Hinsichtlich des für eine Entscheidung maßgeblichen Sachverhalts wird im deutschen Recht eine grundsätzlich unterschiedliche Herangehens- und Aufklärungsweise praktiziert, die jeweils davon abhängt, welche Parteien sich in einer rechtlichen Auseinandersetzung gegenüber stehen.

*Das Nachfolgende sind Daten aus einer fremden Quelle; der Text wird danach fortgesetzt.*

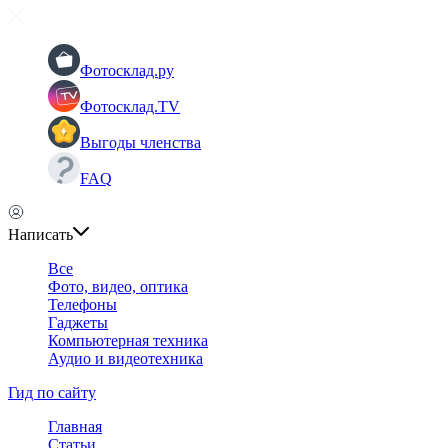
Фотосклад.ру
Фотосклад.TV
Выгоды членства
FAQ
Написать
Все
Фото, видео, оптика
Телефоны
Гаджеты
Компьютерная техника
Аудио и видеотехника
Гид по сайту
Главная
Статьи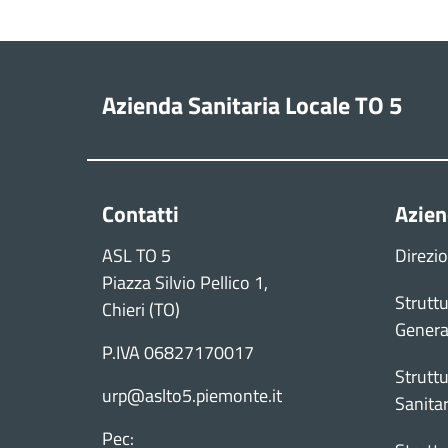
Azienda Sanitaria Locale TO 5
Contatti
Azie
ASL TO 5
Direzi
Piazza Silvio Pellico 1,
Struttu
Chieri (TO)
Genera
P.IVA 06827170017
Struttu
urp@aslto5.piemonte.it
Sanitar
Pec: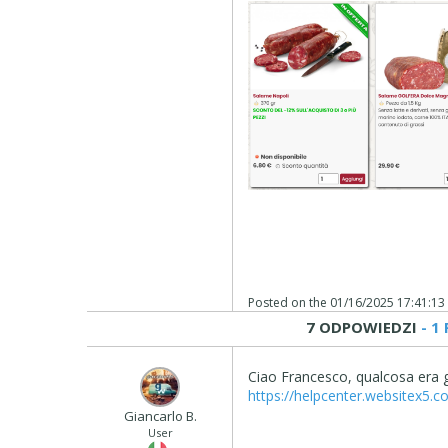
Posted on the
01/16/2025 17:41:13
7 ODPOWIEDZI
- 1
Ciao Francesco, qualcosa era 
https://helpcenter.websitex5.
Giancarlo B.
User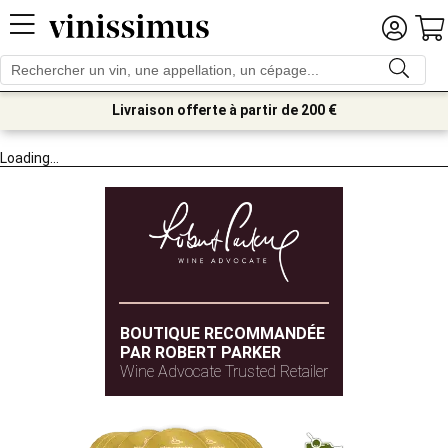
Livraison offerte à partir de 200 €
Loading...
BOUTIQUE RECOMMANDÉE
PAR ROBERT PARKER
Wine Advocate Trusted Retailer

Handelt es sich um gleichberechtigte Mitglieder der Zivilgesellschaft (wie beispielsweise Bürger, Vereine, wirtschaftliche Unternehmen usw.), dann müssen die Beteiligten selbst durch Parteivortrag und Beweisangebote dafür sorgen, dass die streitentscheidende Instanz (Behörde, Gericht usw.) von einem zutreffenden Sachverhalt ausgeht. Man spricht dann vom sog. Beibringungsgrundsatz
Dem steht gegenüber der sog. Amtsermittlungsgrundsatz, der in Verfahren zur Anwendung kommt, in denen sich nicht zivilrechtlich Gleichberechtigte, sondern sich der Staat im weitesten Sinn einerseits auf der einen Seite und “gewaltunterworfene” Beteiligte auf der anderen Seite gegenüber stehen.

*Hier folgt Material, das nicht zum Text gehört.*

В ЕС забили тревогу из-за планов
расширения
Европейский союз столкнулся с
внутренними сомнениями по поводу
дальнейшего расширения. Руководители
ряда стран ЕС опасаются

Es geht dabei also z.B. um Straf- und Ordnungswidrigkeitenverfahren, aber auch um Steuerauseinandersetzungen oder sonstige Verwaltungsstreitverfahren usw., in denen der zutreffende “wahre” Sachverhalt von Amts wegen zu ermitteln ist, während beispielsweise in einem Zivilprozess für die richterliche Entscheidung nur das maßgeblich ist, was von den Parteien selbst vorgebracht und nötigenfalls bewiesen wurde.
BVerwG v. 03.01.2018:
Der Umfang der gebotenen Beweiserhebung richtet sich nach der materiellen Rechtsauffassung des Tatsachengerichts. Für den Erfolg einer gegen einen Dauerverwaltungsakt gerichteten Klage ist die Sach- und Rechtslage zum Zeitpunkt der letzten tatsachengerichtlichen Verhandlung maßgeblich. Hat ein Verfahrensbeteiligter keinen Beweisantrag gestellt, ist seine Aufklärungsrüge unbegründet, wenn sich dem Tatsachengericht die Notwendigkeit einer Beweiserhebung nicht aufdrängen musste.
BVerwG v. 30.01.2018:
Die Aufklärungsrüge stellt kein zulässiges Mittel dafür dar, eigene Versäumnisse in der Tatsacheninstanz nachzuholen (BVerwG, Beschluss vom 31. Juli 2014 - 2 B 20.14 - Buchholz 310 § 86 Abs. 1 VwGO Nr. 381 Rn. 14). Ein Mangel des gerichtlichen Verfahrens hinsichtlich der Sachverhaltsaufklärung liegt grundsätzlich nur vor, wenn sich die weitere Beweiserhebung dem Berufungsgericht auch ohne förmlichen Antrag der Beteiligten hätte aufdrängen müssen. Maßgeblich hierfür ist die materiell-rechtliche Auffassung des Berufungsgerichts. Die Aufklärungspflicht verlangt nicht, dass ein Tatsachengericht Ermittlungen anstellt, die aus seiner Sicht unnötig sind, weil es nach seinem Rechtsstandpunkt auf das Ermittlungsergebnis für den Ausgang des Rechtsstreits nicht ankommt.